There are lots of boxes out there designed to bring Internet content to “the biggest screen in the house,” your HD television, but Google’s effort is the most feature-packed and ambitious of the bunch. The Revue unit takes the video and audio from your cable or satellite provider and passes it through to the TV, so you can switch between web-based content and live TV programs with a single click, or show live TV programs in a window while viewing web content on the rest of the screen.
The Google TV system includes a full web browser, a feature found on only a handful of so-called “smart” TVs. It also includes several apps, including support for Netflix, Pandora, Amazon Video on Demand, YouTube, Twitter and more. And, with an optional $150 camera, you can make video calls between the Revue and anyone with a webcam. For a full feature-set rundown, check out Suzanne’s article here.
With all that going for it, why did the haters trash the product?
- Full integration of the live TV experience and web-based content barely materialized. Your online search results include programs scheduled to appear on your cable or satellite system but, unless you’re a Dish Network customer, you can’t click on the results to record the show. And, except for Dish Network, those results don’t include programs stored on your DVR. Google promised expanded relationships with cable and satellite providers, but they haven’t materialized.
- You have to use a keyboard of some sort to control the system, and some people (though not yours truly) find that off-putting. The controller that comes in the box is actually a full-sized wireless keyboard, though capable controller apps are downloadable for iOS and Android devices.
- The TV networks and Hulu hosed Google by blocking access to streaming content on Google TV devices. You can watch last night’s episode of America’s Got Talent on your laptop. You can connect your laptop to your TV and watch it on the big screen. But you can’t watch the same content through the web browser built into Google TV, and that’s not a technical limitation, it’s a network decision.
- The original price was admittedly high, when you consider that less elaborate web-to-TV solutions from companies like Roku start at $60.
All that being said, I’ve had a Revue system since the beginning, and use it frequently.
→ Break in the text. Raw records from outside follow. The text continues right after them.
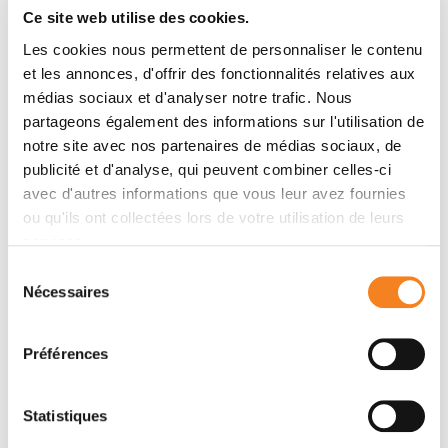
Ce site web utilise des cookies.
Khaled Ezzedine, Sébastien Lepreux, Eirikur
Steingrimsson, A. Taieb, Yvon Gauthier, Lionel Larue,
Les cookies nous permettent de personnaliser le contenu
Véronique Delmas
et les annonces, d'offrir des fonctionnalités relatives aux
médias sociaux et d'analyser notre trafic. Nous
partageons également des informations sur l'utilisation de
notre site avec nos partenaires de médias sociaux, de
Membres
publicité et d'analyse, qui peuvent combiner celles-ci
avec d'autres informations que vous leur avez fournies
ou qu'ils ont collectées lors de votre utilisation de leurs
services.
Sélection
Nécessaires
du
consentement
Préférences
VALERIE PETIT
LIONEL LARUE
Statistiques
Ingénieur de recherche
Directeur de recherche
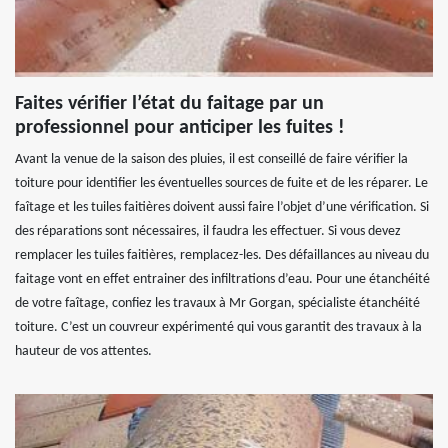
Faites vérifier l’état du faitage par un
professionnel pour anticiper les fuites !
Avant la venue de la saison des pluies, il est conseillé de faire vérifier la
toiture pour identifier les éventuelles sources de fuite et de les réparer. Le
faîtage et les tuiles faitières doivent aussi faire l’objet d’une vérification. Si
des réparations sont nécessaires, il faudra les effectuer. Si vous devez
remplacer les tuiles faitières, remplacez-les. Des défaillances au niveau du
faitage vont en effet entrainer des infiltrations d’eau. Pour une étanchéité
de votre faîtage, confiez les travaux à Mr Gorgan, spécialiste étanchéité
toiture. C’est un couvreur expérimenté qui vous garantit des travaux à la
hauteur de vos attentes.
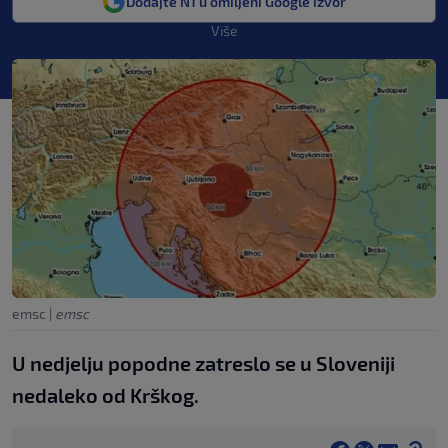
Dodajte N1 u omiljeni Google izvor
Više
emsc
|
emsc
U nedjelju popodne zatreslo se u Sloveniji
nedaleko od Krškog.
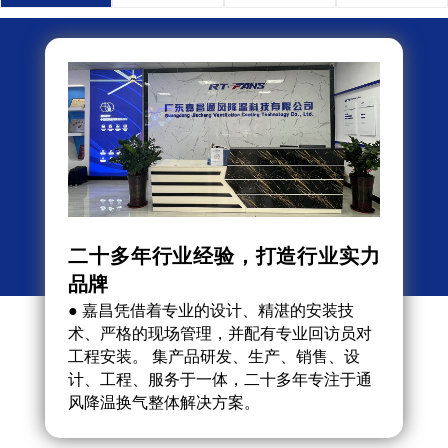
二十多年行业经验，打造行业实力
自主
品牌
● 
组合
● 嘉昌凭借着专业的设计、精湛的安装技
用环
术、严格的现场管理，并配有专业回访员对
观、
工程安装。 集产品研发、生产、销售、设
调的1
计、工程、服务于一体，二十多年专注于通
风降温换气整体解决方案。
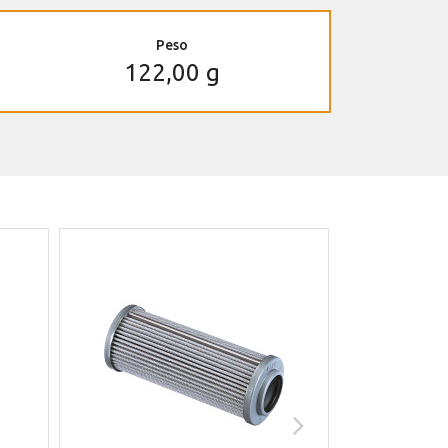
Peso
122,00 g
The Netflix player is first-rate, and while Amazon Video on Demand could use a dedicated player app, streaming movies look good. So does YouTube content – often, when I feel like listening to music, I use YouTube to find a favorite artist rather than turning to a music app. And with HBO Go, I can watch current HBO movies at my convenience, and catch up on all the seasons of True Blood we missed.
The web browser isn’t going to replace your computer any time soon, but the ability to run live TV in a window while cruising the web often proves handy, whether it’s using IMDB to check the credits of a familiar character actor while watching a movie, or pulling up the CNN site while Jeopardy runs in a corner of the screen.
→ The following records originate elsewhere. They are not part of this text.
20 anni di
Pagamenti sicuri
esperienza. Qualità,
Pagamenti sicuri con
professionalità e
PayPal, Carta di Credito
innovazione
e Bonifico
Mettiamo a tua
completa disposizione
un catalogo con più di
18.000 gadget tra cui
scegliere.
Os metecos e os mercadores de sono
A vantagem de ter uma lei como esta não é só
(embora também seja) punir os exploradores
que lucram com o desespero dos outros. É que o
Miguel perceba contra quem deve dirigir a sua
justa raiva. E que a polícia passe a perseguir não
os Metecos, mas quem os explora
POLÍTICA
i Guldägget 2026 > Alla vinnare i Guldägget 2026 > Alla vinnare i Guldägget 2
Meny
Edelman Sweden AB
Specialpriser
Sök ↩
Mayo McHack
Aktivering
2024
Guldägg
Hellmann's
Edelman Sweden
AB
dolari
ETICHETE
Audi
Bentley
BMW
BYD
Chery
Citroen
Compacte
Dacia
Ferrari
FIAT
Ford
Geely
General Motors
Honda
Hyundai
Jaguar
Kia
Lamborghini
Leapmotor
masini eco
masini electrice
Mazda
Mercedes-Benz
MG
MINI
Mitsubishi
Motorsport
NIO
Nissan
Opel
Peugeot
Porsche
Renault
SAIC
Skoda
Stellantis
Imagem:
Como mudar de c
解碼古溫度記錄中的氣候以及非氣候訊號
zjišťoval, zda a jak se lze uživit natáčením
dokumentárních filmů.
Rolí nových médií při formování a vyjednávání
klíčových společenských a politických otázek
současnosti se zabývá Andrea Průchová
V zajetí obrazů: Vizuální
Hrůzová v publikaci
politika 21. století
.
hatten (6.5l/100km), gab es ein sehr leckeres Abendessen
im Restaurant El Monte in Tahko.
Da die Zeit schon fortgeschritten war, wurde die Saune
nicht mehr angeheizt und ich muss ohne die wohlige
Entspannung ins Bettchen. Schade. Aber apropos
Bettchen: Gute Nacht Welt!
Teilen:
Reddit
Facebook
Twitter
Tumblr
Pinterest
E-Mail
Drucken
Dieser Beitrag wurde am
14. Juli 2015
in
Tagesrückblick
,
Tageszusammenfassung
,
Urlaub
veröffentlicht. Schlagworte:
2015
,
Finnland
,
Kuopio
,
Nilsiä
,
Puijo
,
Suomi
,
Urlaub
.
The Revue will stream music, photos and video files to the TV from my computers and network attached storage devices. The interface could stand a polish, but the convenience is still much appreciated.
And it turns out there are plenty of web video sources above and beyond YouTube that are fun to enjoy from the comfort of the couch. I wrote an article recently about Mark Hamill’s voice-acting career, and wanted to watch an animé film he’d costarred in that wasn’t streaming on Netflix. A quick search on Google TV and I had the entire film at my disposal, at no charge.
None of these useful features is going away, and you could certainly make a case that they justify a hundred-dollar investment. Soon, though, the value proposition will improve. Google plans to upgrade new and existing players to Android 3.1, with an updated user interface and access to downloadable apps through the Android Market. There’s no word on whether the cable-satellite integration or web content blockage problems will be fixed, but the ability to download game, education, information and even productivity apps to the big screen is certainly tantalizing.
Unless plans change (as they’ve been known to do in the glamorous and exciting world of software development), the Google TV upgrade should be available before the end of the summer. At that point we’ll have a better idea whether the system is an app-ealing choice for $100.